The easy solution for this is to point Drupal to a PHP node as the custom 403 page. It might look something like this:
global $user;
if ($user->uid > 0) {
// if they're logged in, but access is denied
$output = "<strong>You do not have permission to view this page.</strong><br />This page is only accessible to certain users.";
}
else {
// if they're not logged in, send 'em to the login, then bring 'em back to where they were going...
drupal_set_message("The page you requested is only accessible to certain users. Please log in so that we may determine your permission.");
drupal_goto('user/login', drupal_get_destination());
}
print $output;
Here's the problem with this:
When Drupal serves up the custom 403, even though there is no url redirect to the 403 node (that's good), the $_GET['q'] value becomes that of the 403 node. So when the user submits the login, they are redirected back to the node that contains the custom 403 code and not to the page that they were originally requesting.
This is kind of confusing without actually seeing it in action, so here it is from the user prospective:
User is not logged in. User requests "www.example.com/special_access_page".
User gets a message that says, "You should probably log in if you want any chance to see this page." User logs in. Note: user should now have permission to view the 'special_access_page' node.
But, user is (incorrectly) redirected to: "www.example.com/access_denied_node" where they get a message saying "You do not have access permissions for this page."

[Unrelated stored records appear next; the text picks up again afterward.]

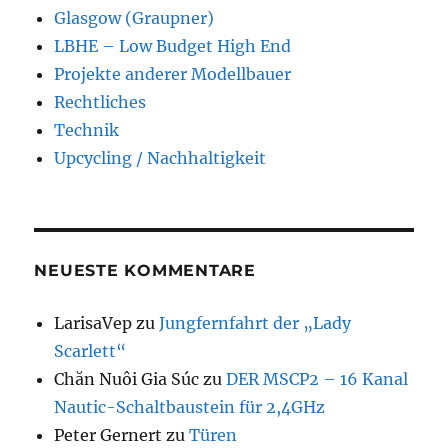
Glasgow (Graupner)
LBHE – Low Budget High End
Projekte anderer Modellbauer
Rechtliches
Technik
Upcycling / Nachhaltigkeit
NEUESTE KOMMENTARE
LarisaVep
zu
Jungfernfahrt der „Lady
Scarlett“
Chăn Nuôi Gia Súc
zu
DER MSCP2 – 16 Kanal
Nautic-Schaltbaustein für 2,4GHz
Peter Gernert
zu
Türen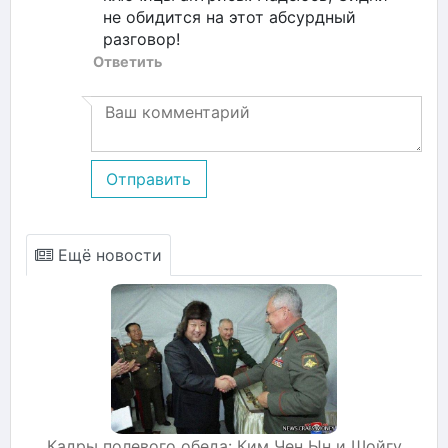
не обидится на этот абсурдный
разговор!
Ответить
Отправить
Ещё новости
Кадры полевого обеда: Ким Чен Ын и Шойгу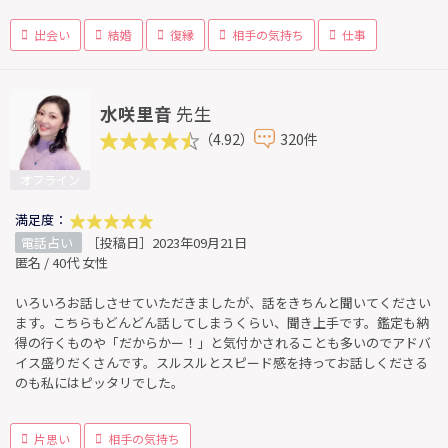
出会い
結婚
復縁
相手の気持ち
仕事
水咲里音
先生
（4.92）
320件
オフライン
満足度：
電話占い
［投稿日］2023年09月21日
匿名 / 40代 女性
いろいろお話しさせていただきましたが、話をきちんと聞いてください
ます。こちらもどんどん話してしまうくらい、聞き上手です。鑑定も納
得の行くものや「だからかー！」と気付かされることも多いのでアドバ
イス盛りだくさんです。スルスルとスピード感を持ってお話しくださる
のも私にはピッタリでした。
片思い
相手の気持ち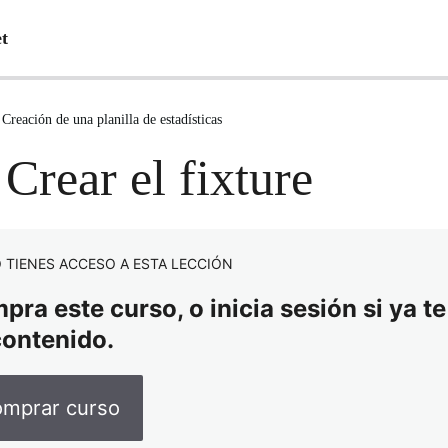
et
Creación de una planilla de estadísticas
 Crear el fixture
 TIENES ACCESO A ESTA LECCIÓN
ra este curso, o inicia sesión si ya te
contenido.
mprar curso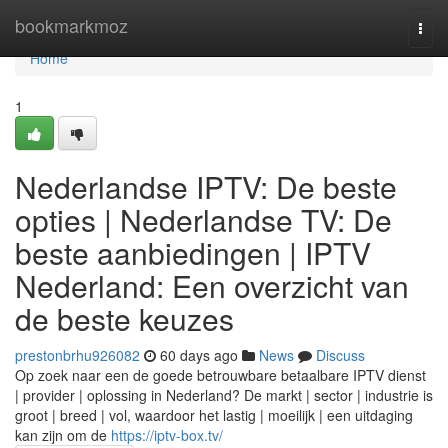
Home
bookmarkmoz
Togg
navi
Home
1
Nederlandse IPTV: De beste
opties | Nederlandse TV: De
beste aanbiedingen | IPTV
Nederland: Een overzicht van
de beste keuzes
prestonbrhu926082
60 days ago
News
Discuss
Op zoek naar een de goede betrouwbare betaalbare IPTV dienst
| provider | oplossing in Nederland? De markt | sector | industrie is
groot | breed | vol, waardoor het lastig | moeilijk | een uitdaging
kan zijn om de
https://iptv-box.tv/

There are several culprits contributing to this problem. I would say that the main issue lies in the way that the custom 403 page is called in for display. But maybe there is a better solution so I'll leave it open for suggestions.
-Jeff Robbins
p.s. I also tried to solve this problem by just calling in print user_login() instead of drupal_goto(), but this gets basically the same result.
Comments
Comment #1
jjeff commentedI'm going to call this a usability bug.
Comment #2
jjeff commentedActually, I think this is essentially a duplicate of http://drupal.org/node/24050
Comment #3
tostinni commentedAs told jjeff, that's a duplicate.